## DATA UNDER STUDY
• • • • • • •

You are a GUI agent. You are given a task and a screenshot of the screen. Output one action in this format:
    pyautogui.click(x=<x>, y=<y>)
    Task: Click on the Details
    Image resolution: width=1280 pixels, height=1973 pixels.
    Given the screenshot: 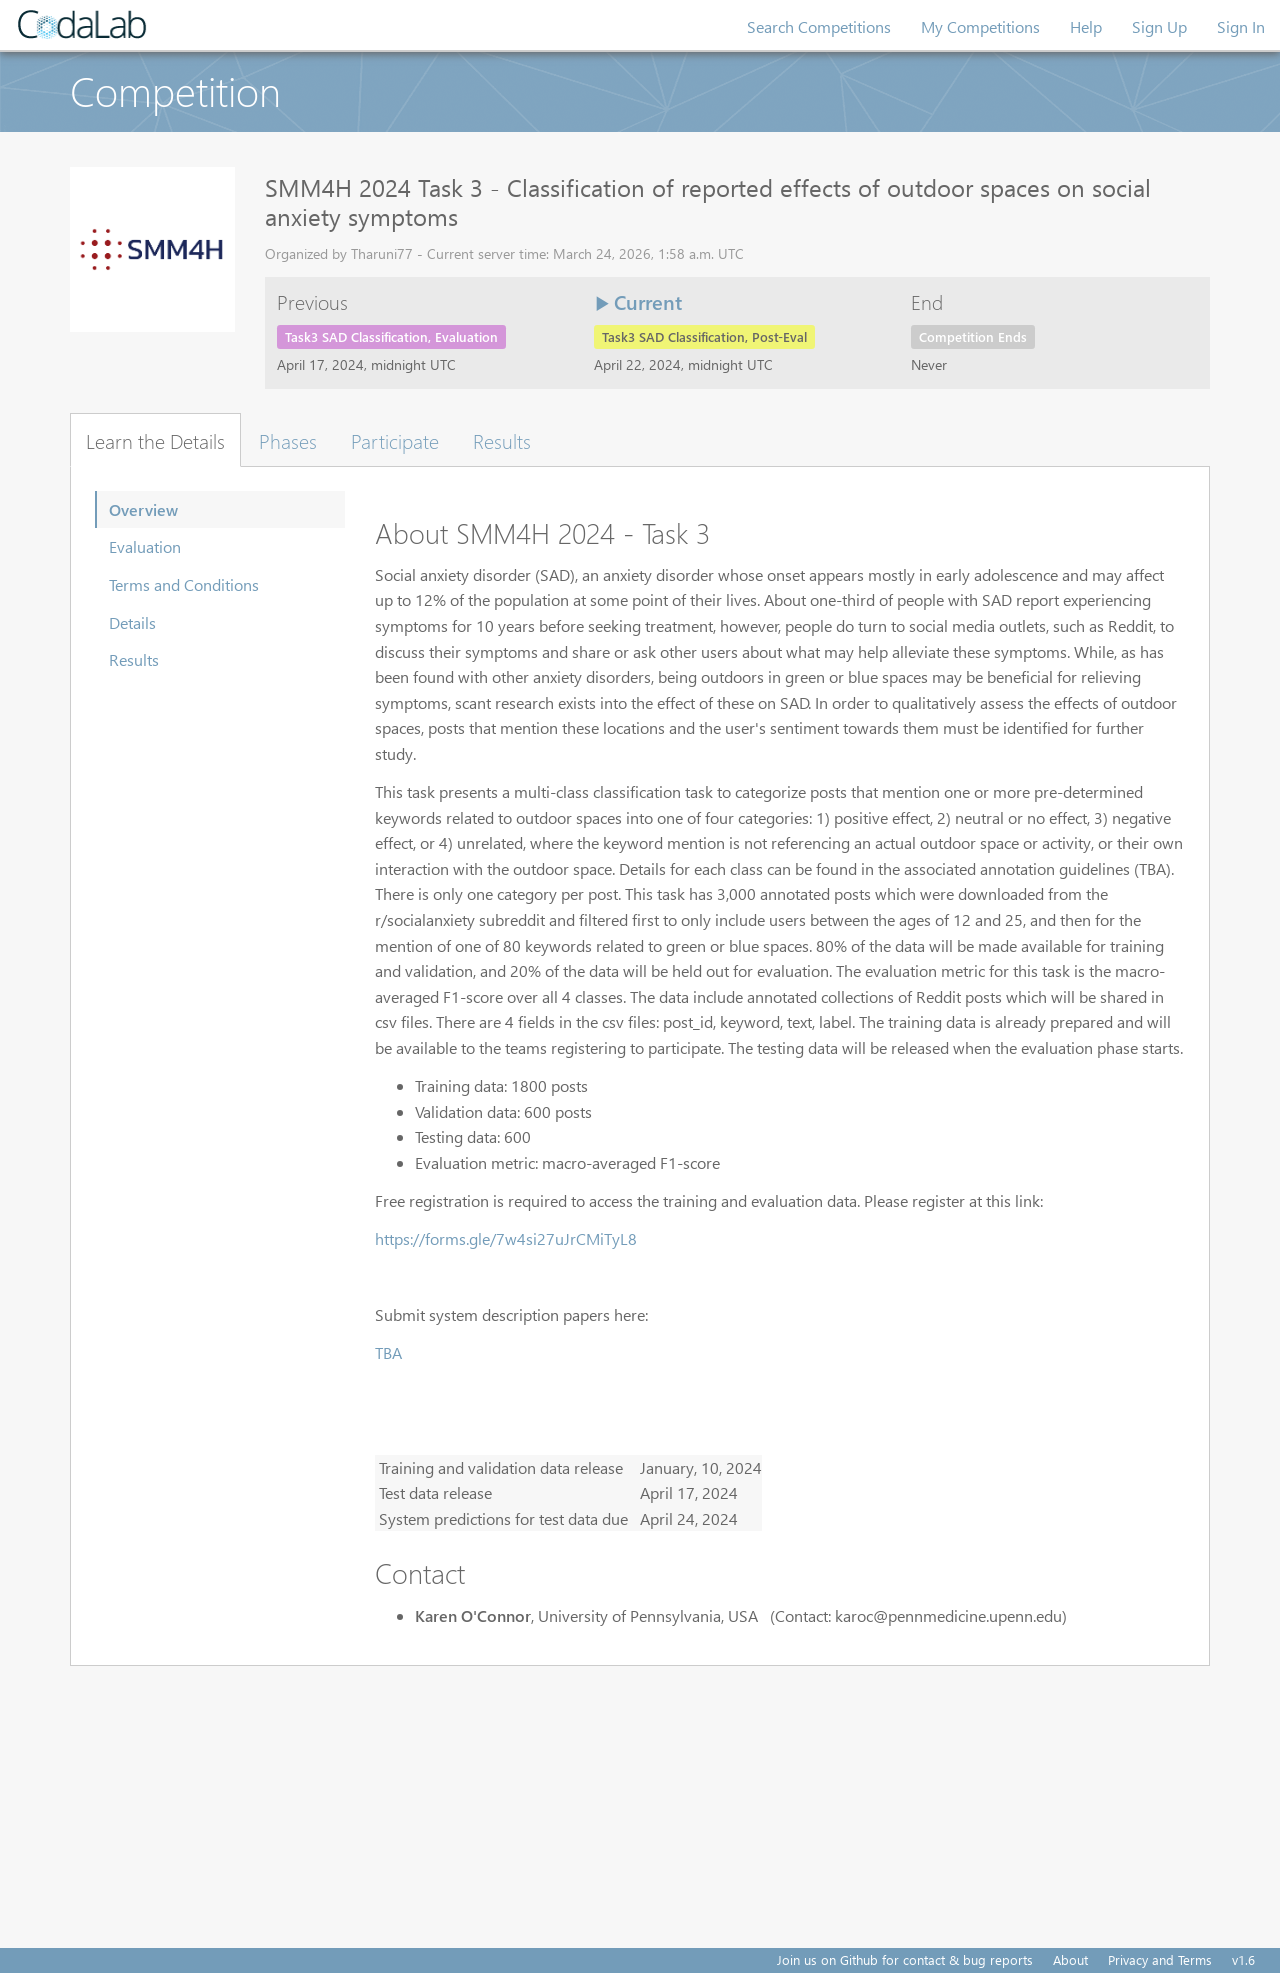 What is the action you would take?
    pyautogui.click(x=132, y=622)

• • • • • • •

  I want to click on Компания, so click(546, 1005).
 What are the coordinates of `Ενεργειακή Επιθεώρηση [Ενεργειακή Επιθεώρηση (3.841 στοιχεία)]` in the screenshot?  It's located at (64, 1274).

• • • • • • •

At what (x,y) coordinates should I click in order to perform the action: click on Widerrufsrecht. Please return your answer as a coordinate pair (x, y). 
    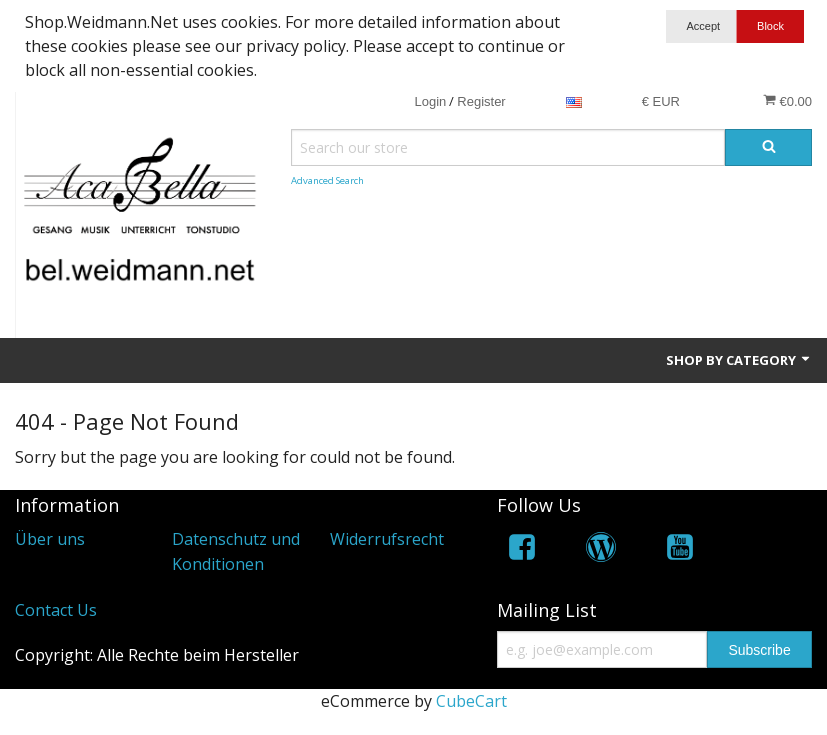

• • • • • • •

## TASK TO CARRY OUT
Count each line above in which the string "coordinates" appears, then state only the total.

## WORKED SOLUTION
2